(Directions) Beginning with the line that holds "What Happens if I’m Arrested" and ending with the last line of the entries below, copy every line exactly and nothing else, with the pictures left out.

=====

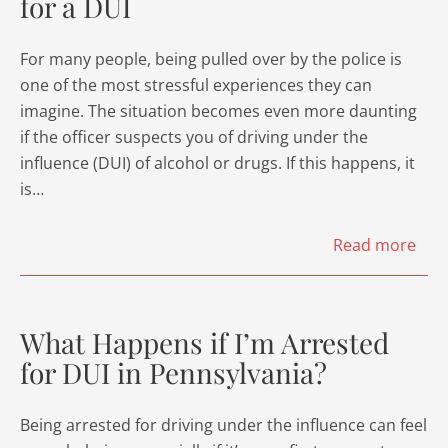
for a DUI
For many people, being pulled over by the police is
one of the most stressful experiences they can
imagine. The situation becomes even more daunting
if the officer suspects you of driving under the
influence (DUI) of alcohol or drugs. If this happens, it
is…
Read more
What Happens if I’m Arrested
for DUI in Pennsylvania?
Being arrested for driving under the influence can feel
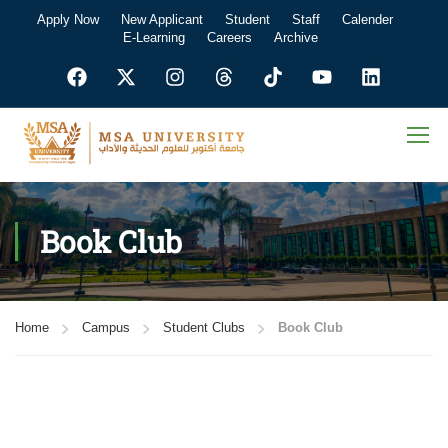
Apply Now
New Applicant
Student
Staff
Calender
E-Learning
Careers
Archive
Book Club
Home
Campus
Student Clubs
Book Club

=====

(Task result)
What Happens if I’m Arrested
for DUI in Pennsylvania?
Being arrested for driving under the influence can feel
Apply Now
New Applicant
Student
Staff
Calender
E-Learning
Careers
Archive
Book Club
Home
Campus
Student Clubs
Book Club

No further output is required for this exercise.